===== Task inputs

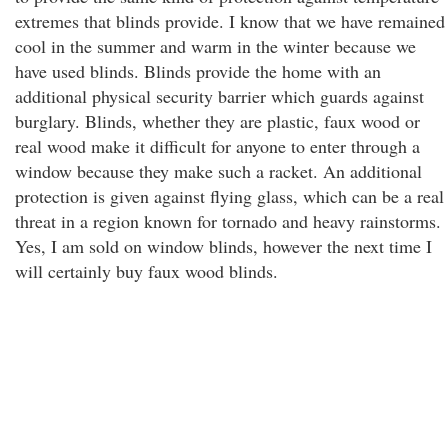
extremes that blinds provide. I know that we have remained
cool in the summer and warm in the winter because we
have used blinds. Blinds provide the home with an
additional physical security barrier which guards against
burglary. Blinds, whether they are plastic, faux wood or
real wood make it difficult for anyone to enter through a
window because they make such a racket. An additional
protection is given against flying glass, which can be a real
threat in a region known for tornado and heavy rainstorms.
Yes, I am sold on window blinds, however the next time I
will certainly buy faux wood blinds.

==========

* _Work to be completed_:
Take the lines from the one containing "additional physical security" through the final line of the entries above, and set them down exactly, with nothing added.

* _Reply_:
additional physical security barrier which guards against
burglary. Blinds, whether they are plastic, faux wood or
real wood make it difficult for anyone to enter through a
window because they make such a racket. An additional
protection is given against flying glass, which can be a real
threat in a region known for tornado and heavy rainstorms.
Yes, I am sold on window blinds, however the next time I
will certainly buy faux wood blinds.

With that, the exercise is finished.